BELÂGAT:  Hitâbettiği kimselere göre uygun, tam yerinde, düzgün ve hakikatlı güzel söz söyleme san’atı. Muktezâ-yı hâle mutâbık söz söylemek. * Belâgat, hem düzgün, hem yerinde söz söylemeyi öğreten ilmin de adı olur. Duruma göre. İcabına göre. Hal ve vaziyetin gerektirdiğine göre.

Evet, bir kelâm “Kimden gelmiş ve kime gelmiş ve ne için?” denilmesiyle kıymeti ve ulviyeti ve belâgatı tezahür ed(er)[1]

Belâgat: mukteza-yı hale mutabakattan ibarettir. [2]

Belâgat, mukteza-yı hali müraattan ibaret değil midir? Hey gözlerin kör olsun herif! [3]

Belâgat ve hidayetten maksad, hakikatı vâzıh bir şekilde gösterip fikirleri ve zihinleri ihtilaflardan kurtarmak..[4]

Belâgatın derecatı bulunduğu.. [5]

Bizler  içtimai sosyal bir mahluk olarak şuur sahibi ve imtihana tutulan mahlukattan istidad ve kabiliyetlerine had u hudud tahdid edilmemiş olan, halife-i Ru-yu zemin ünvanıyla mazi hal müstakbel olmak üzere 3 zamanla alakadar olarak alakadarız.

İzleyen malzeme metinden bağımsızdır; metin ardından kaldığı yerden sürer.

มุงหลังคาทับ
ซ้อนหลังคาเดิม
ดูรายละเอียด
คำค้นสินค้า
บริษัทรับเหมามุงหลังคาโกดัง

Bu alakadarlık veçhesi sebebiyle kainattaki hemen her şey ile alakadarız. . “Bir dostunu görmeğe müştak olduğu gibi, Cemil-i Zülcelal’i de görmeye müştaktır.[6]” bu kadar alakadarlık içerisinde beşerî münasebetler kurmakta alakadar olduğu şey de kendisine bir şekilde sirayet ederek alakadar etmektedir. Alakadar olduğu şey insana tesir etmektedir. Bu kaçınılmaz bir şeydir insanın fıtrat programı bu şekilde işlemektedir. Nasıl ki muknatıs kendi atki alanına giren şeyleri celb ve cezbeder fıtrat dahi mıknatıstan daha tesirli bir surette bu kanuna tabidir. Peyniri/sütü dolaba hava alacak şekilde koyunca dolaptaki bütün kokuları kendisine çeker insan da bu süt/peynirden daha ziyade çeker.

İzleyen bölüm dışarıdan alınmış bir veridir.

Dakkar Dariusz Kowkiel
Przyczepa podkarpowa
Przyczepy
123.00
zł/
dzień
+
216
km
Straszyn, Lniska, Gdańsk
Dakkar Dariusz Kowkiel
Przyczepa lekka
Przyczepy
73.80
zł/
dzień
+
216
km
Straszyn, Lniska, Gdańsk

Bu sirayet günah nevinden ise: “işlediğimiz herbir günah, kafamıza giren herbir şübhe, kalb ve ruhumuza yaralar açar.[7] ” neticede ise kalb ve ruha giren şeyler insanın sistemini bozmaktadır.

Kurulan bu münasebetlerde üslub ve kelamın tesiri ise azimdir. Bu üslub kelam meselesinde de belagat çok ehemmiyetlidir. Meslek-i Nuriye itibariyle bizler “kavl-i leyyin[8]” dersini almış ve herkese yumuşak sözlü olarak davranmaya ve hareket ederiz. Lakin burada belagat sahasında belagatı kullanmayıp herkese böyle davranırsak biz sıkıntılar çekeriz.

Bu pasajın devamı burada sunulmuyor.